■ What the exercise asks ■
Each entry should be copied as it stands, leaving the pictures behind.

---- Available records

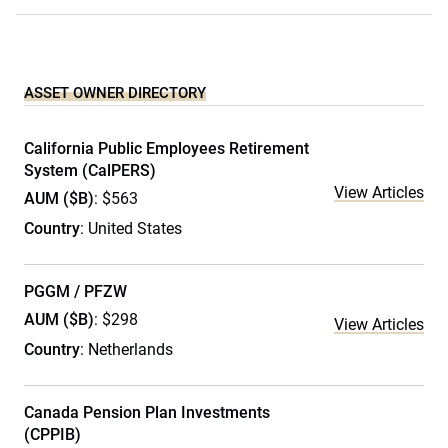
ASSET OWNER DIRECTORY
California Public Employees Retirement
System (CalPERS)
View Articles
AUM ($B)
: $563
Country
: United States
PGGM / PFZW
AUM ($B)
: $298
View Articles
Country
: Netherlands
Canada Pension Plan Investments
(CPPIB)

--------

■ Solution for this problem ■
ASSET OWNER DIRECTORY
California Public Employees Retirement
System (CalPERS)
View Articles
AUM ($B)
: $563
Country
: United States
PGGM / PFZW
AUM ($B)
: $298
View Articles
Country
: Netherlands
Canada Pension Plan Investments
(CPPIB)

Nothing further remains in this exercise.